Practical Statistics for Data Scientists

Errata for Practical Statistics for Data Scientists

Submit your own errata for this product.

The errata list is a list of errors and their corrections that were found after the product was released. If the error was corrected in a later version or reprint the date of the correction will be displayed in the column titled "Date Corrected".

The following errata were submitted by our customers and approved as valid errors by the author or editor.

Color key: Serious technical mistake Minor technical mistake Language or formatting error Typo Question Note Update

Version Location Description Submitted By Date submitted Date corrected
PDF
Page 2
1st paragraph 1st line

typo: availablility --> availability

Note from the Author or Editor:
erratum is correct

p. 2 availablility --> availability

Joon-Yong Lee  Jul 29, 2017  May 11, 2018
PDF
Page 6-8
examples, code etc.

Less of an erratum; more of a suggestion.

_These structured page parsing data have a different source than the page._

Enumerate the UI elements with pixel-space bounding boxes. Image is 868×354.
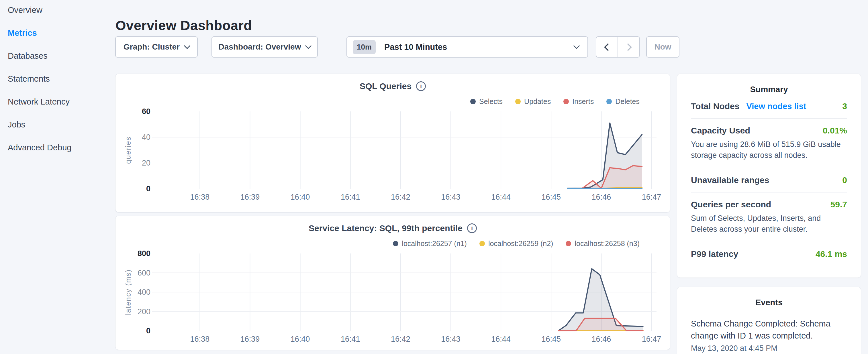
- time-range-selector[interactable]: 10m Past 10 Minutes: [346, 36, 588, 58]
- db-console-page: Overview Metrics Databases Statements Ne…: [0, 0, 868, 354]
- chart-plot-area[interactable]: [152, 254, 656, 331]
- legend-dot: [479, 241, 485, 246]
- y-tick-label: 800: [116, 249, 150, 258]
- summary-row-value: 0.01%: [823, 126, 847, 135]
- time-step-buttons: [596, 36, 640, 58]
- x-tick-label: 16:42: [383, 335, 418, 344]
- summary-row-queries-per-second: Queries per second 59.7 Sum of Selects, …: [691, 192, 847, 242]
- events-panel: Events Schema Change Completed: Schema c…: [677, 287, 861, 354]
- chart-legend: localhost:26257 (n1)localhost:26259 (n2)…: [393, 239, 640, 248]
- sidebar-item-advanced-debug[interactable]: Advanced Debug: [8, 143, 105, 152]
- legend-item: localhost:26257 (n1): [393, 239, 467, 248]
- summary-row-total-nodes: Total Nodes View nodes list 3: [691, 94, 847, 118]
- summary-row-value: 0: [842, 175, 847, 185]
- dashboard-dropdown[interactable]: Dashboard: Overview: [212, 36, 318, 58]
- summary-row-description: You are using 28.6 MiB of 515.9 GiB usab…: [691, 139, 847, 161]
- summary-row-label: Queries per second: [691, 200, 771, 210]
- legend-item: localhost:26259 (n2): [479, 239, 553, 248]
- toolbar: Graph: Cluster Dashboard: Overview 10m P…: [115, 36, 679, 58]
- time-step-back-button[interactable]: [596, 37, 618, 57]
- summary-row-label: Total Nodes: [691, 101, 739, 111]
- x-tick-label: 16:44: [484, 335, 518, 344]
- y-tick-label: 600: [116, 268, 150, 278]
- x-tick-label: 16:45: [534, 193, 568, 202]
- x-tick-label: 16:46: [584, 193, 618, 202]
- info-icon[interactable]: [467, 223, 477, 233]
- legend-item: Selects: [470, 97, 503, 106]
- chart-plot-area[interactable]: [152, 111, 656, 189]
- chart-title: SQL Queries: [360, 81, 411, 91]
- y-axis-ticks: 0204060: [116, 111, 150, 189]
- chart-header: SQL Queries: [116, 81, 670, 91]
- events-body: Schema Change Completed: Schema change w…: [677, 318, 861, 353]
- legend-dot: [607, 99, 612, 104]
- x-tick-label: 16:40: [283, 193, 317, 202]
- x-tick-label: 16:47: [634, 335, 669, 344]
- summary-title: Summary: [677, 85, 861, 94]
- toolbar-divider: [339, 39, 339, 55]
- summary-body: Total Nodes View nodes list 3 Capacity U…: [677, 94, 861, 266]
- sql-queries-chart-card: SQL Queries SelectsUpdatesInsertsDeletes…: [115, 74, 670, 213]
- legend-dot: [563, 99, 569, 104]
- time-range-label: Past 10 Minutes: [384, 42, 574, 52]
- summary-row-p99-latency: P99 latency 46.1 ms: [691, 242, 847, 266]
- time-range-badge: 10m: [353, 40, 376, 54]
- y-tick-label: 200: [116, 307, 150, 316]
- sidebar: Overview Metrics Databases Statements Ne…: [8, 5, 105, 166]
- x-tick-label: 16:41: [333, 193, 368, 202]
- y-tick-label: 40: [116, 133, 150, 142]
- summary-panel: Summary Total Nodes View nodes list 3 Ca…: [677, 74, 861, 278]
- y-tick-label: 60: [116, 107, 150, 116]
- legend-item: localhost:26258 (n3): [566, 239, 640, 248]
- y-tick-label: 0: [116, 184, 150, 193]
- summary-row-value: 46.1 ms: [815, 249, 847, 259]
- summary-row-value: 59.7: [831, 200, 847, 210]
- summary-row-unavailable-ranges: Unavailable ranges 0: [691, 168, 847, 192]
- sidebar-item-databases[interactable]: Databases: [8, 51, 105, 60]
- page-title: Overview Dashboard: [116, 17, 252, 34]
- chevron-down-icon: [184, 43, 191, 49]
- x-tick-label: 16:46: [584, 335, 618, 344]
- y-tick-label: 400: [116, 288, 150, 297]
- x-tick-label: 16:38: [183, 335, 217, 344]
- time-step-forward-button[interactable]: [618, 37, 639, 57]
- summary-row-value: 3: [842, 101, 847, 111]
- graph-dropdown[interactable]: Graph: Cluster: [115, 36, 198, 58]
- dashboard-dropdown-label: Dashboard: Overview: [219, 42, 301, 52]
- chart-header: Service Latency: SQL, 99th percentile: [116, 223, 670, 233]
- x-tick-label: 16:43: [434, 193, 468, 202]
- y-axis-ticks: 0200400600800: [116, 254, 150, 331]
- summary-row-capacity-used: Capacity Used 0.01% You are using 28.6 M…: [691, 119, 847, 168]
- sidebar-item-statements[interactable]: Statements: [8, 74, 105, 83]
- service-latency-chart-card: Service Latency: SQL, 99th percentile lo…: [115, 216, 670, 350]
- x-tick-label: 16:41: [333, 335, 368, 344]
- legend-item: Inserts: [563, 97, 594, 106]
- view-nodes-list-link[interactable]: View nodes list: [746, 102, 806, 111]
- legend-item: Updates: [515, 97, 551, 106]
- chevron-right-icon: [624, 43, 632, 51]
- info-icon[interactable]: [416, 81, 426, 91]
- sidebar-item-overview[interactable]: Overview: [8, 5, 105, 14]
- legend-dot: [515, 99, 521, 104]
- legend-item: Deletes: [607, 97, 640, 106]
- summary-row-label: Capacity Used: [691, 126, 750, 135]
- x-tick-label: 16:45: [534, 335, 568, 344]
- x-tick-label: 16:38: [183, 193, 217, 202]
- sidebar-item-jobs[interactable]: Jobs: [8, 120, 105, 129]
- graph-dropdown-label: Graph: Cluster: [124, 42, 180, 52]
- sidebar-item-metrics[interactable]: Metrics: [8, 28, 105, 37]
- now-button[interactable]: Now: [646, 36, 679, 58]
- chevron-down-icon: [305, 43, 312, 49]
- chevron-down-icon: [574, 43, 580, 49]
- chart-title: Service Latency: SQL, 99th percentile: [309, 223, 463, 233]
- now-button-label: Now: [654, 42, 671, 52]
- chart-legend: SelectsUpdatesInsertsDeletes: [470, 97, 640, 106]
- event-message[interactable]: Schema Change Completed: Schema change w…: [691, 318, 847, 342]
- x-tick-label: 16:47: [634, 193, 669, 202]
- x-tick-label: 16:39: [233, 193, 267, 202]
- summary-row-label: P99 latency: [691, 249, 738, 259]
- y-tick-label: 20: [116, 158, 150, 167]
- y-tick-label: 0: [116, 326, 150, 335]
- legend-dot: [470, 99, 476, 104]
- sidebar-item-network-latency[interactable]: Network Latency: [8, 97, 105, 106]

I had some issues with your script for downloading from googledrive. It was easy enough to repair, nevertheless I'd suggest that you look into the R googledrive package, or at least consider writing something a little less brittle.

At the moment I'm working my way through the 'sample' copy. I haven't yet decided to purchase the book.

Regardless,
Thank you,

Kevin Casey

ps. Also, the typesetting needs some repair too. Some of your equations are improperly formatted.

Note from the Author or Editor:
I updated the download_data.r script to use googledrive package; since this requires installation/update of quite a few packages, I left my previous version as well wrapped in an if(FALSE){} clause.

Kevin Casey  Mar 04, 2018  May 11, 2018
Printed
Page 15, 18
15 formula, 18 near bottom of page

On each of these two pages, MAD has been written as Mean Absolution Deviation. In other places, the A is referenced as 'absolute'. The word absolution is not really a possibility here is it?, having checked its definition.

Note from the Author or Editor:
erratum is correct

page 15 formula, and again page 18 near bottom of page

"absolution" should be replaced with "absolute"

Tom Robey  Jul 24, 2017  May 11, 2018
Printed, PDF, ePub
Page 16
2nd paragraph

The last sentence of the second paragraph reads "However, if you divide by n - 1 instead of n, the standard deviation becomes an unbiased estimate." Dividing by n - 1 instead of n produces an unbiased estimate of the variance, but the estimate of the standard deviation is still biased. See https://en.wikipedia.org/wiki/Unbiased_estimation_of_standard_deviation.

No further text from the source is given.